あなたはゼロじゃなさそうだけど、まだまだねぇ、と言いながらイザベラは三番へ向き直り、
「じゃあ次は、あなたのお名前を聞いてもいいかしら?」
そう促されて彼は自己紹介を始める。
「オレは白日街のダリル、ケチな盗っ人さ。ちょいとワケありで一文無しで放り出され、街道でスリを働こうとしたはいいが、カモだと思った相手に気づかれてブタ箱行きだ。なんとも情けねぇ話さ」
白日街、吸血鬼としては住みたくない地名ねぇ、とイザベラは呟いた。
「だけどあなたは落日級、そこまで苦痛はないんですよね?」
ジェイに言われてイザベルは首肯する。
「まあね、もっと上だったら良かったけど、獣人っていうハンディキャップがあるからねぇ」
どういうことかと尋ねれば、獣人は高位の吸血鬼にはなりづらい体質らしい。ついでに、狼の獣人と人狼の違いについてジェイは聞いた。
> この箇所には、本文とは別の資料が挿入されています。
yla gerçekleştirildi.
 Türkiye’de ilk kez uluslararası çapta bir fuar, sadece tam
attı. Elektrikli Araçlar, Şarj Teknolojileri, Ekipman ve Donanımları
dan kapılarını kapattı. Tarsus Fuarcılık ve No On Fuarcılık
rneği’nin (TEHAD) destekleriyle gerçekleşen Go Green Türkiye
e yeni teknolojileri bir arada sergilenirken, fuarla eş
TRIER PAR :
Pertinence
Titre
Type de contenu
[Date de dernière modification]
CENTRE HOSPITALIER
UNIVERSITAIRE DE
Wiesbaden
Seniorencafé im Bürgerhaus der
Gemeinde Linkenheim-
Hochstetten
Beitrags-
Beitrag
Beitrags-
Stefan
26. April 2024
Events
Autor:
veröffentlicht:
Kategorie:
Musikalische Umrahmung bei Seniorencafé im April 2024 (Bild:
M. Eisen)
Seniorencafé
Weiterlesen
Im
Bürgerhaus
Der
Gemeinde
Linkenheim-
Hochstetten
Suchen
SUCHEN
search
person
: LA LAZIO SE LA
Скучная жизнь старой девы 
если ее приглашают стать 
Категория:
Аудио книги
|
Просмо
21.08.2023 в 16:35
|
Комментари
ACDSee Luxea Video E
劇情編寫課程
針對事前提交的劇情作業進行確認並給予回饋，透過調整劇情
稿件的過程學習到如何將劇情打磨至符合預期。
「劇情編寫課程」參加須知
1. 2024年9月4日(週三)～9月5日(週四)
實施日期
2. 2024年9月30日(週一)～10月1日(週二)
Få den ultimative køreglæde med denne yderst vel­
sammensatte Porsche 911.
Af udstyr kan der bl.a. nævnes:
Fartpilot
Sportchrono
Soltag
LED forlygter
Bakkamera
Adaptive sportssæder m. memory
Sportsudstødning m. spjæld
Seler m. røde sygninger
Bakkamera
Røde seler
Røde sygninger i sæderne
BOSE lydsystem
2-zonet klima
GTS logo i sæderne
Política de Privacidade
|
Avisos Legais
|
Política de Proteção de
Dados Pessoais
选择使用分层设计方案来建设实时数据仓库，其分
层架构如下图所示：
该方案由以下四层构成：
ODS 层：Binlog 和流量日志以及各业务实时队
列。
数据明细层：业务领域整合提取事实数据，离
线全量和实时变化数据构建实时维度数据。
「獣人は先天的な祝福。人狼は後天的な呪縛。あたしと同じ狼の獣人が呪われて最初の人狼になったって噂もあるけど眉唾よねぇ。獣人は呪いに耐性があるせいで人狼になれないし。その獣人がよっぽどノティスを怒らせたのかも知れないけれど。ま、うちはそこまで吸血鬼としての格は重視されないから良かったけどね、もっと上位なら良かったとは言われたけど。うちの儀式は古臭くて、そのせいかもって思ったりもするわねぇ」
「ん? グランクローシェを出奔してからクランで吸血鬼になったんですか? てっきり僕は――」
「え? ああ違う違う、紛らわしかったわねぇ、『うち』っていうのは実家のこと」
ジェイはさらに困惑する。グランクローシェでは吸血鬼は憎むべき仇敵のはずだ。それが娘を吸血鬼化するだなんて――
「ソルフォールとの戦いの中で、やむなく敵の力を密かに取り込むことにした、というわけですか?」
「うーん、まあそういう側面も――ああ、ジェイ、あなたはうちの国のことをあんまり知らないみたいねぇ。今はもう別にソルフォールとそこまで仲が悪いわけでもないし、むしろうちは向こうの貴族家とも親戚関係だし。吸血鬼も屍術士も普通にいるわよ、聖騎士にも王族にもいるし、もちろん対外的にはあんまり顔出さないようにはしてるけどねぇ。だけど吸血鬼はいいわよ、歳は取らないし病気にもならないし」
実際に行ったことはないとはいえ、今まで持っていたイメージが覆される。なら本当はどういう国なのか? そう尋ねたジェイに答えたのはダリルだった。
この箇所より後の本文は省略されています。